Return every line of the entries that includes the word "handle".

+ + + +

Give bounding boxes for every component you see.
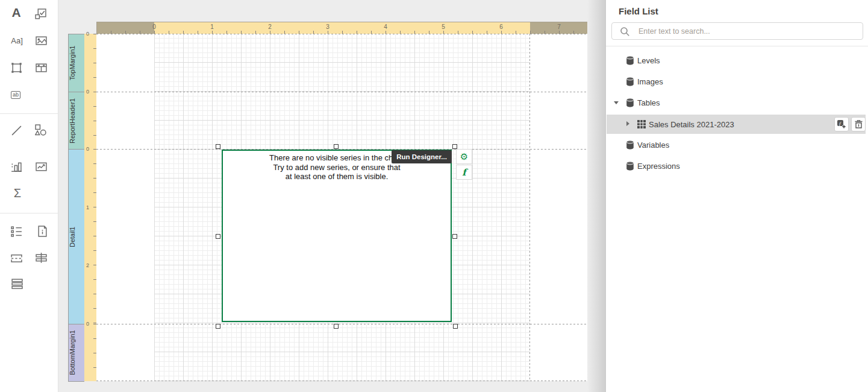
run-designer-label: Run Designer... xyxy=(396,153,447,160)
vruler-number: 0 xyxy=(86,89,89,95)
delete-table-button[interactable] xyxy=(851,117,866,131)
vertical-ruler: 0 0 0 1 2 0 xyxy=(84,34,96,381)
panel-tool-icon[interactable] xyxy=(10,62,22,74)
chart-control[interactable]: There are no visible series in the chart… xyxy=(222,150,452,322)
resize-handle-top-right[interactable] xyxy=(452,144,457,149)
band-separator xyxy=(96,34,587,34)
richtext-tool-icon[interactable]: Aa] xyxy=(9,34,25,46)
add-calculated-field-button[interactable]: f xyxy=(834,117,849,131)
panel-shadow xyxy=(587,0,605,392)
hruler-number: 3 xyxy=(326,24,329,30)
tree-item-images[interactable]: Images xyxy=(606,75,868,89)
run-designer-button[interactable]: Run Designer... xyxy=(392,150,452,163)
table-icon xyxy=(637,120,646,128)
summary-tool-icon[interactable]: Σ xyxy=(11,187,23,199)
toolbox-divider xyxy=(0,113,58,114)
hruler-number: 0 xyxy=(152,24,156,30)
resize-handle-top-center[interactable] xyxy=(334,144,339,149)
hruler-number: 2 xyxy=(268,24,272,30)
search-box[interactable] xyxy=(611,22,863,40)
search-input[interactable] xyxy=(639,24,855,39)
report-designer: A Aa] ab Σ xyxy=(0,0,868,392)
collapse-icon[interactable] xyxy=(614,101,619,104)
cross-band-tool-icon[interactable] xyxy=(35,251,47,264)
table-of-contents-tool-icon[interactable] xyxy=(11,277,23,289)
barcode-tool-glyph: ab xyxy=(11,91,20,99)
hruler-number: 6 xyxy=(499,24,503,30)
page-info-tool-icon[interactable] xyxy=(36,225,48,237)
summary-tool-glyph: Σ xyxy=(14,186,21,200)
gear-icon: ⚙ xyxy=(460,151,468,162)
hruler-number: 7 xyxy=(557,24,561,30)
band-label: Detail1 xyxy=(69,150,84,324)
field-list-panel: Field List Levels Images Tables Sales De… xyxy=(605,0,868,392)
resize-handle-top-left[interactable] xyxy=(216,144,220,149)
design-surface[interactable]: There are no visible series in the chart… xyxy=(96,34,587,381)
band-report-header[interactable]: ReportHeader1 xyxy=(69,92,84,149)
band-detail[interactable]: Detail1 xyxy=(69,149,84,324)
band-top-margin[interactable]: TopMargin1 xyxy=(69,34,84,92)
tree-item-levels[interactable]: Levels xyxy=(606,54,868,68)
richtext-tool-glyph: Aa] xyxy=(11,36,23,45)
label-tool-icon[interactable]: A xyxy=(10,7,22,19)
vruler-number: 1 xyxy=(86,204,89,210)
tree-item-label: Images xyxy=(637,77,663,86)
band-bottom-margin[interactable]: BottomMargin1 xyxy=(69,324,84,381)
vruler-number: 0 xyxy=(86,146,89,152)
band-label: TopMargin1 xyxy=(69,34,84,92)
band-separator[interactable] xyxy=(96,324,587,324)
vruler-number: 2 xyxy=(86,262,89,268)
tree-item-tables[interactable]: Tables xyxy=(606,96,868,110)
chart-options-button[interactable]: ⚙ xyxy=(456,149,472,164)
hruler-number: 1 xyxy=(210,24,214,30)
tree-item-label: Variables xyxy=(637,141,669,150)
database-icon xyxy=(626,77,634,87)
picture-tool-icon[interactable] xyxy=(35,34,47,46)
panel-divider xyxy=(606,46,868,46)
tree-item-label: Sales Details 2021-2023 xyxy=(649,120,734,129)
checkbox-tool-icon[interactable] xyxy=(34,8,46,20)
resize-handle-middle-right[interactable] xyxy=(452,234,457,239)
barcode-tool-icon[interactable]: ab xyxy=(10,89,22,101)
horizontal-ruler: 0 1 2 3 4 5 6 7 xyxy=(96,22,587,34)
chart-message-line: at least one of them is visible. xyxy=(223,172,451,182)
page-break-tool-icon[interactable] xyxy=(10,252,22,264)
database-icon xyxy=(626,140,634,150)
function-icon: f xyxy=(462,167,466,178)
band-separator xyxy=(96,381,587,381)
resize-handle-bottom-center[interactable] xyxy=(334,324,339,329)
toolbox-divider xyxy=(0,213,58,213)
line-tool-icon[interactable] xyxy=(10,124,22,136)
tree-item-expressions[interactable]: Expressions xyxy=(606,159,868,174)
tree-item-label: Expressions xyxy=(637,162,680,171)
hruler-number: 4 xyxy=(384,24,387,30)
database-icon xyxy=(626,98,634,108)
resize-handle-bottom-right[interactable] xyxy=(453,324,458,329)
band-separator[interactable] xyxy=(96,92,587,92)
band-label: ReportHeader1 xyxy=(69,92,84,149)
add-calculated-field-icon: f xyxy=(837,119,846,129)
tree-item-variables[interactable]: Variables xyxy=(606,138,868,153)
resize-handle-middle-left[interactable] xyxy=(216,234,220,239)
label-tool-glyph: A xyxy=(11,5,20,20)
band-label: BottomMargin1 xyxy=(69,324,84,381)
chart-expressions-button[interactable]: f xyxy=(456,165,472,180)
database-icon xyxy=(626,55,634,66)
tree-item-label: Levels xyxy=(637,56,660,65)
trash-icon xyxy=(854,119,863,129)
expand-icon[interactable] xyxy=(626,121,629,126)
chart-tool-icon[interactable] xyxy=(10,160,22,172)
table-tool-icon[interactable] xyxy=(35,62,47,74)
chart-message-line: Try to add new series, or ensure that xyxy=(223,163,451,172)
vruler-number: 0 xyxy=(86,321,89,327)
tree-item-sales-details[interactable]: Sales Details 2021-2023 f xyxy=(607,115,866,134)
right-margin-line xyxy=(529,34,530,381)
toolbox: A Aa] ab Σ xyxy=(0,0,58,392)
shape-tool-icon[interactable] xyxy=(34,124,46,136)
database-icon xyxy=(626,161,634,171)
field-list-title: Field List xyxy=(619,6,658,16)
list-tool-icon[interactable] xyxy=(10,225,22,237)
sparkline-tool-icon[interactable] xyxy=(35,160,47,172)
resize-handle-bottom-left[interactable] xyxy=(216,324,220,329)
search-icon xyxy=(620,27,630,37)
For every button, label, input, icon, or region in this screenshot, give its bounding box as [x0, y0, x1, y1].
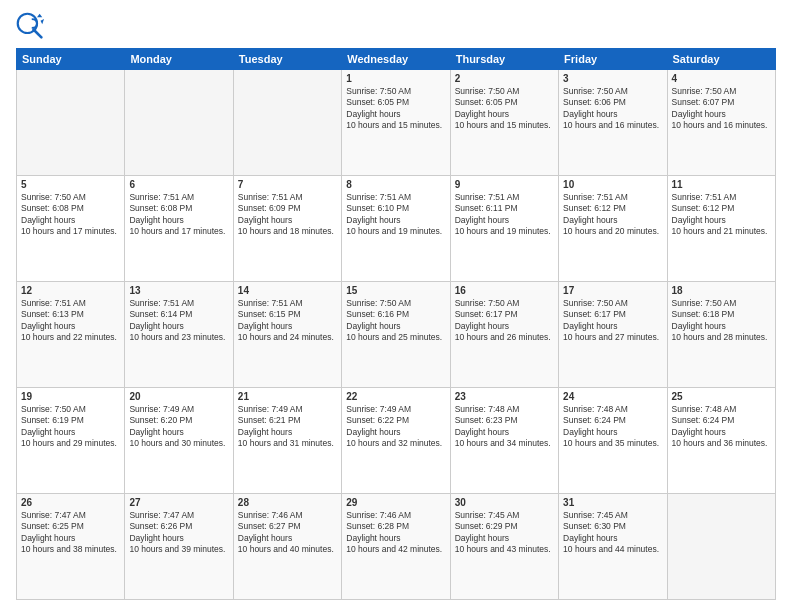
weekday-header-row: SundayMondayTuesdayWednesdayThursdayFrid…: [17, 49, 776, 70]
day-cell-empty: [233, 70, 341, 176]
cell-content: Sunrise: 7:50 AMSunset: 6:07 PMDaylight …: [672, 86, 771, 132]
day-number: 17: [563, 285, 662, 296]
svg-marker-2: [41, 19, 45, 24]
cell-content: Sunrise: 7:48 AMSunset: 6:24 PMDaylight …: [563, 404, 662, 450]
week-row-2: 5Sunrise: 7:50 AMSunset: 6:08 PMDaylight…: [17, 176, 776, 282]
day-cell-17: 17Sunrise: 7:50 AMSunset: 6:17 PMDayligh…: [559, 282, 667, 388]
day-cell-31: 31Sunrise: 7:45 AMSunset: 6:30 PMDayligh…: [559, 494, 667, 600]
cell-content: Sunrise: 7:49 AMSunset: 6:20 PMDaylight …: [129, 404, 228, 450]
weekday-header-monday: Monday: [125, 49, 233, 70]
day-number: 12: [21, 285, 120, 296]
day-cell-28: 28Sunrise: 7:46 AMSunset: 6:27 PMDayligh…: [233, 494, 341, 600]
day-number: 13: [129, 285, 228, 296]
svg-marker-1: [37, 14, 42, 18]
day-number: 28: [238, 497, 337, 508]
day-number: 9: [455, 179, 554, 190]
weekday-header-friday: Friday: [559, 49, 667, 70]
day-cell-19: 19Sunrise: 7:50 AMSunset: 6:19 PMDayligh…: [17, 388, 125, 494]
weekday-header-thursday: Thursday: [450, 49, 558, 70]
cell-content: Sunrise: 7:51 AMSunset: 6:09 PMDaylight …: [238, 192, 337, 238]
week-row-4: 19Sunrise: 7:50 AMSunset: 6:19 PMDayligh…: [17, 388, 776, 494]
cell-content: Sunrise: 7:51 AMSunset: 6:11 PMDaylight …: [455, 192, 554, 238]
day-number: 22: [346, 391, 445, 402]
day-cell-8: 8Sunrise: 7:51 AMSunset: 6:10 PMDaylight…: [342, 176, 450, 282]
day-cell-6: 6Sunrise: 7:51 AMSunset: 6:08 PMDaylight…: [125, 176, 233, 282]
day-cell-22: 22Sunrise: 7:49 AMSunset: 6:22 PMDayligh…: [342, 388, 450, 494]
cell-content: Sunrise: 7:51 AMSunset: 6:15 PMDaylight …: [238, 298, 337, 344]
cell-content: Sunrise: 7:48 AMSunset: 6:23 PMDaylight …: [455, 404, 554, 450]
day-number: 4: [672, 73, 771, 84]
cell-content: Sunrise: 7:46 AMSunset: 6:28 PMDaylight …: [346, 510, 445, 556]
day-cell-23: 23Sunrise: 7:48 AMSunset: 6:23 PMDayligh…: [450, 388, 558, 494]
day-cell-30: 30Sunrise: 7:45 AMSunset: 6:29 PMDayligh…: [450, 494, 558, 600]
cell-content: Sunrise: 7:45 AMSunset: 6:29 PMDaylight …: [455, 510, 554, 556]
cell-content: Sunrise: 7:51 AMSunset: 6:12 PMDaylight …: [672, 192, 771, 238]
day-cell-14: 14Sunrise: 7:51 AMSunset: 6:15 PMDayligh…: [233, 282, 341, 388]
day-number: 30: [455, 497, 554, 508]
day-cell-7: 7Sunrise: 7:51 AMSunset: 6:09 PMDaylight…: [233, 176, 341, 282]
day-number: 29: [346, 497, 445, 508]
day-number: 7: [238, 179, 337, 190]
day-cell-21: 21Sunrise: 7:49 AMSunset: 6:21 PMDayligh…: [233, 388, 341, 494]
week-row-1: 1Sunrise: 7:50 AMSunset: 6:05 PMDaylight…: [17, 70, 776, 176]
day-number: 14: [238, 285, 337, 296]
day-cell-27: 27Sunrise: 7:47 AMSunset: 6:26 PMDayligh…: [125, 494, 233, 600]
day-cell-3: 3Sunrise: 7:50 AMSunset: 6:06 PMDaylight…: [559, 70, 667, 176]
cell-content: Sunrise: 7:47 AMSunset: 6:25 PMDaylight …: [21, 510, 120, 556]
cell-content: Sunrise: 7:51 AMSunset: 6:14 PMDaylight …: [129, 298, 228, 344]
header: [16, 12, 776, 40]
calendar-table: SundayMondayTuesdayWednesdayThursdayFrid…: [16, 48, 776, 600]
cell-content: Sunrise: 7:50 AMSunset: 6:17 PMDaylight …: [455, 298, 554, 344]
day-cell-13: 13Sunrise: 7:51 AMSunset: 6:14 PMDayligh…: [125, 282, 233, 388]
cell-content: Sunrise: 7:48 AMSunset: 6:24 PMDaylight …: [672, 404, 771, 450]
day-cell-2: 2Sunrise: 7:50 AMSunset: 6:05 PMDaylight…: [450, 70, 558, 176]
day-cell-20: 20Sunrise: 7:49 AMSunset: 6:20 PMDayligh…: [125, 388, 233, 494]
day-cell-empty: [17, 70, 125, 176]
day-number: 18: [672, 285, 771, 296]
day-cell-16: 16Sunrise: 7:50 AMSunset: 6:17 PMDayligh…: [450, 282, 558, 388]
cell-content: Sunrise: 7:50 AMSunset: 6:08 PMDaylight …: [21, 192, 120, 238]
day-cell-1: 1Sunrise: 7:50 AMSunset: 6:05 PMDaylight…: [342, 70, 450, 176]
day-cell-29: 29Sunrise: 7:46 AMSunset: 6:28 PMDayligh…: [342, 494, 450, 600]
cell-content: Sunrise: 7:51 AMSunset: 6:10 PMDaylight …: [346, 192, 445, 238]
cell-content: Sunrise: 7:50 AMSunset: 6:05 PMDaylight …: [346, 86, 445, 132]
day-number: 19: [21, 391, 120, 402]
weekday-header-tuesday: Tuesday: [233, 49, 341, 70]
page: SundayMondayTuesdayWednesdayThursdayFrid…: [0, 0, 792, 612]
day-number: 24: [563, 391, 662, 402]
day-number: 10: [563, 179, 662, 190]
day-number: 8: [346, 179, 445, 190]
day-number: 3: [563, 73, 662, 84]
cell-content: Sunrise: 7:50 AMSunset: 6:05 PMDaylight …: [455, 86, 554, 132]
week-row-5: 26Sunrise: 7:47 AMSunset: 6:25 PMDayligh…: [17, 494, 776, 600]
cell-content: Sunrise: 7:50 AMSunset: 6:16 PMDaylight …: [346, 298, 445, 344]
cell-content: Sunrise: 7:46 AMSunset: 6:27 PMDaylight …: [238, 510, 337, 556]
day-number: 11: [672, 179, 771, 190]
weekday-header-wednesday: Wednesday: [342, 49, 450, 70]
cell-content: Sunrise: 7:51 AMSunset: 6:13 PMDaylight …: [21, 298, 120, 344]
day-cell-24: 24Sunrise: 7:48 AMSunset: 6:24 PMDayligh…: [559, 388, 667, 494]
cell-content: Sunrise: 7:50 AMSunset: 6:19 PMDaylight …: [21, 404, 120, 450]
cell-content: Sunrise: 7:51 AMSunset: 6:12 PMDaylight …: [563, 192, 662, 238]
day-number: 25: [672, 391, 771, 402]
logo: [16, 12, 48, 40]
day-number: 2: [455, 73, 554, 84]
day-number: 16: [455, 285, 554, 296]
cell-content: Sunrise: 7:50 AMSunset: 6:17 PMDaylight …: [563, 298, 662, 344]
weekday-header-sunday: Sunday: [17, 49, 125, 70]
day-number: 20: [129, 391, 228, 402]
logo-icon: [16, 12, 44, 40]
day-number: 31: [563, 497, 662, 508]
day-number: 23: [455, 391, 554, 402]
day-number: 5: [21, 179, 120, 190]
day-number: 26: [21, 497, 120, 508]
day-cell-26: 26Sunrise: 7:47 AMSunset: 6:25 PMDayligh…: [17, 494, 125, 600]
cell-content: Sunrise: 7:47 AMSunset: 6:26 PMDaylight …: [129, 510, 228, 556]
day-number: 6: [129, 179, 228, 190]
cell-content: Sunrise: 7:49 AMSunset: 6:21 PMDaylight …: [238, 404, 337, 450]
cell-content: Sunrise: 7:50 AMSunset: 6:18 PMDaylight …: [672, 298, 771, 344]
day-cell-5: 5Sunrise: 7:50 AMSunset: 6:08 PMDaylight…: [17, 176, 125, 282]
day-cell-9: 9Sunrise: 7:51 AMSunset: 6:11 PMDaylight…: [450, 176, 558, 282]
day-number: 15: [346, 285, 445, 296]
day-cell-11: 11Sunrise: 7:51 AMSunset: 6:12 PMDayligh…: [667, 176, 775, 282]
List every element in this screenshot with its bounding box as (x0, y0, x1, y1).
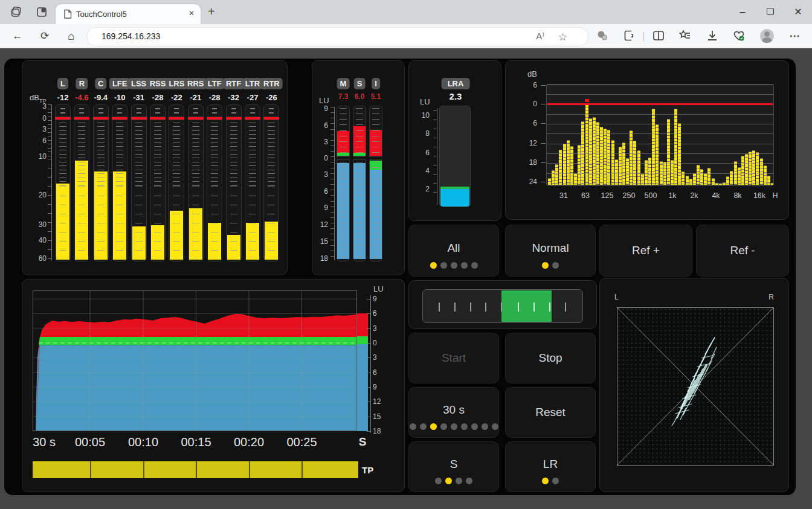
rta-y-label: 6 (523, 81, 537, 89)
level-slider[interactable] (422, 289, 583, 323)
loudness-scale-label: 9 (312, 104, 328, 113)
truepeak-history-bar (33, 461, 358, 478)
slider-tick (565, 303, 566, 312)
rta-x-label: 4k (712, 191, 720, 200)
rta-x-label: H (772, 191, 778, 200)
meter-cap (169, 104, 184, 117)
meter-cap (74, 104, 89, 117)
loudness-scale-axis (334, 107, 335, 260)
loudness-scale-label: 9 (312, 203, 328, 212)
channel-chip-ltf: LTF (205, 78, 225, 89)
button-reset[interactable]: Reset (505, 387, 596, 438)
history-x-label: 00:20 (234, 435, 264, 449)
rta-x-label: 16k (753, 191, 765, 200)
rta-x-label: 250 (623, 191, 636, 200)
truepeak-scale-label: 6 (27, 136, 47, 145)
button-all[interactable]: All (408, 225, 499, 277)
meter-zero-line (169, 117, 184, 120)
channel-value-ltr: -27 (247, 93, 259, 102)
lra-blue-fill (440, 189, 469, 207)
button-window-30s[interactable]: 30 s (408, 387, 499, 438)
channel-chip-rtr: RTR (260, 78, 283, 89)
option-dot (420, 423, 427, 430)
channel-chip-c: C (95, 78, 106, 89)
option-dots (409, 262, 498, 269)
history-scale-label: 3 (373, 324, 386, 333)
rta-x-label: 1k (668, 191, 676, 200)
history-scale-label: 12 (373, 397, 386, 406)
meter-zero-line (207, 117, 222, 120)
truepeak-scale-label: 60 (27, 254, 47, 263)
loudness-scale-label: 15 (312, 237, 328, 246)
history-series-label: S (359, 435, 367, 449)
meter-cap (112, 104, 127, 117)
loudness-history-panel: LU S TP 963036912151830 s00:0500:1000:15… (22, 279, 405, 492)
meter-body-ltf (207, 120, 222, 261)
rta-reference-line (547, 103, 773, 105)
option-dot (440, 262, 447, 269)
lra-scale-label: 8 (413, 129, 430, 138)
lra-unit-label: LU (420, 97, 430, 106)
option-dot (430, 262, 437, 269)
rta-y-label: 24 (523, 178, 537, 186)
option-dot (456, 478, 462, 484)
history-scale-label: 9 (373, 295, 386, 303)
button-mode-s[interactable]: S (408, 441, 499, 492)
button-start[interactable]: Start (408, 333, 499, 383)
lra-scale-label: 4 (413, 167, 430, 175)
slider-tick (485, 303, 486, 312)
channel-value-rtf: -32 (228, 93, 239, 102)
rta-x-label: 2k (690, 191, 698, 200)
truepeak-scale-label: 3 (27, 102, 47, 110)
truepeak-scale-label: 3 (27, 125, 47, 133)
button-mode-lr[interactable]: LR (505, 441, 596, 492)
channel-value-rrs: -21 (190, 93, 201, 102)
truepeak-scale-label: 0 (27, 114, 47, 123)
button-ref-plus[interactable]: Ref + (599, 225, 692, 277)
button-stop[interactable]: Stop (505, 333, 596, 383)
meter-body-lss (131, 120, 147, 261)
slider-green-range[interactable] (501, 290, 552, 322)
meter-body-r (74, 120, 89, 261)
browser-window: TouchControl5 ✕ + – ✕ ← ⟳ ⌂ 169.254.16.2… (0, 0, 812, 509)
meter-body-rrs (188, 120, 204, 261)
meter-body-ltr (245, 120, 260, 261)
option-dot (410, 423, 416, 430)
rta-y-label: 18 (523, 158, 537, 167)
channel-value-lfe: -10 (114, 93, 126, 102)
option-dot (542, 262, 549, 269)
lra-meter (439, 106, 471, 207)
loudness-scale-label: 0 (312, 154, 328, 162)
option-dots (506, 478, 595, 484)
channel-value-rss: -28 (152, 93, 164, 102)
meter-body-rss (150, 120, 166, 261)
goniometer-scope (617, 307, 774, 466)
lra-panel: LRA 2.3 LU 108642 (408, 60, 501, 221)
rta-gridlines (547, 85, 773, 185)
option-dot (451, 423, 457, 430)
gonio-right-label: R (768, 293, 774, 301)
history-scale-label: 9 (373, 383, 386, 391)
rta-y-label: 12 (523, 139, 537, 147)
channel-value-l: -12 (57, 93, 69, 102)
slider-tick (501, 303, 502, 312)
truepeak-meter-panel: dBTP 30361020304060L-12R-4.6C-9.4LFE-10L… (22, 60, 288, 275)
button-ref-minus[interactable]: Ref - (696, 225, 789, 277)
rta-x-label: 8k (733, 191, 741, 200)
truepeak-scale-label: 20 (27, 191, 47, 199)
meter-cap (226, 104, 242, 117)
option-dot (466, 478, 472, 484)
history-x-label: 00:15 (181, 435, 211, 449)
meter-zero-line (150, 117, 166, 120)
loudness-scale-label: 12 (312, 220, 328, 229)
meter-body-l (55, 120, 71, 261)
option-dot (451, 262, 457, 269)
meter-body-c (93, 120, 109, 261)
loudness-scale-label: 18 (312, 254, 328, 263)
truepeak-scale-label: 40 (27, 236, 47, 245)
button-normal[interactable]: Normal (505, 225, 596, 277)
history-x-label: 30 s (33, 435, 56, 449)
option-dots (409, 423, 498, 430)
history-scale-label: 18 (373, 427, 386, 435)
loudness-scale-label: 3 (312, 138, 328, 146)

+ + + +

● Solved problem:
resize-handle-top-right[interactable] xyxy=(452,144,457,149)
resize-handle-top-center[interactable] xyxy=(334,144,339,149)
resize-handle-top-left[interactable] xyxy=(216,144,220,149)
resize-handle-middle-right[interactable] xyxy=(452,234,457,239)
resize-handle-bottom-center[interactable] xyxy=(334,324,339,329)
resize-handle-bottom-right[interactable] xyxy=(453,324,458,329)
resize-handle-middle-left[interactable] xyxy=(216,234,220,239)
resize-handle-bottom-left[interactable] xyxy=(216,324,220,329)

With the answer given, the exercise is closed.